- [What this task involves] Pick each line containing "Andong" out of the records.
○ ○ ○
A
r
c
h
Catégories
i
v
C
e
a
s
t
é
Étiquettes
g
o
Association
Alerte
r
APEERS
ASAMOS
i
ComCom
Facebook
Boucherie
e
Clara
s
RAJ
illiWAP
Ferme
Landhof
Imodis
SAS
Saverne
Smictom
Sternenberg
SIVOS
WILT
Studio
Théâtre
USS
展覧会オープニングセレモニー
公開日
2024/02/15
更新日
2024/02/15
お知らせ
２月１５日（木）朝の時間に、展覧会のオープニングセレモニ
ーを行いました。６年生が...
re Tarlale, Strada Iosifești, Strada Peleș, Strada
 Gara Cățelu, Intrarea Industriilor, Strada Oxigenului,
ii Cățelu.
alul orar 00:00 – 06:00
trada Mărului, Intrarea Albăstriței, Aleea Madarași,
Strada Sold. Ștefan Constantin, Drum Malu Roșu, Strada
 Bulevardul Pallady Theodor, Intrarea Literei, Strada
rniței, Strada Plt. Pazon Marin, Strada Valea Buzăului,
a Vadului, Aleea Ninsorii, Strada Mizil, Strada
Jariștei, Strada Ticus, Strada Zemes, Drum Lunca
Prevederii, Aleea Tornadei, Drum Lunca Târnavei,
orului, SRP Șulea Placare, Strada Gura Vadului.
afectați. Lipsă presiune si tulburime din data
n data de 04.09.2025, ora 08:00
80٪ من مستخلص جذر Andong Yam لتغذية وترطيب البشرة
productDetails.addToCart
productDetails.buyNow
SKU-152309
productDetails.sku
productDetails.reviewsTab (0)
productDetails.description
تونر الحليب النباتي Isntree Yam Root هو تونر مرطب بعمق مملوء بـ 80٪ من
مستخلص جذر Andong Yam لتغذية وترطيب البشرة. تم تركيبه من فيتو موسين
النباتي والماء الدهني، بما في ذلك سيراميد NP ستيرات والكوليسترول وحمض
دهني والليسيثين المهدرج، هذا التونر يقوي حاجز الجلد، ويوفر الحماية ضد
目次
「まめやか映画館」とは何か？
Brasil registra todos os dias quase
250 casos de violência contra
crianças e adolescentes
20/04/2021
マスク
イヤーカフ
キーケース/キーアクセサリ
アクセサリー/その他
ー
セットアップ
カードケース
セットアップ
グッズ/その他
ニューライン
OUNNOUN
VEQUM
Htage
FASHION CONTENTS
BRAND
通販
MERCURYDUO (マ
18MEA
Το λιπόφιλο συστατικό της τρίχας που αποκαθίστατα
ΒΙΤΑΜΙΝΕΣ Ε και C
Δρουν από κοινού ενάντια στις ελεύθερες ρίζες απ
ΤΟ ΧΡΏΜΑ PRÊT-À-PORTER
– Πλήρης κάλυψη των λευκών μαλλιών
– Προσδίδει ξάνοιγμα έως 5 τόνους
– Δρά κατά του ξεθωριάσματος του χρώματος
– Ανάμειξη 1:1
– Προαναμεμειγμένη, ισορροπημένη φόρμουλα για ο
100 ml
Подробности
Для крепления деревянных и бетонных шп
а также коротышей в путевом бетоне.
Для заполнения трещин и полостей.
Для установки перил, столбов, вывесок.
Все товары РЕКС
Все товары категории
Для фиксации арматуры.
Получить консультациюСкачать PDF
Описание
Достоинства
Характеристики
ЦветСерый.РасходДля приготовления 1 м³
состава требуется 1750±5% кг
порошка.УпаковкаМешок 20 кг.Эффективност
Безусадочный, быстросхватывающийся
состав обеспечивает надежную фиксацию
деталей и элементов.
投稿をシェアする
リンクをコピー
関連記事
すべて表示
○ ○ ○
- [Response to the exercise]
80٪ من مستخلص جذر Andong Yam لتغذية وترطيب البشرة
مستخلص جذر Andong Yam لتغذية وترطيب البشرة. تم تركيبه من فيتو موسين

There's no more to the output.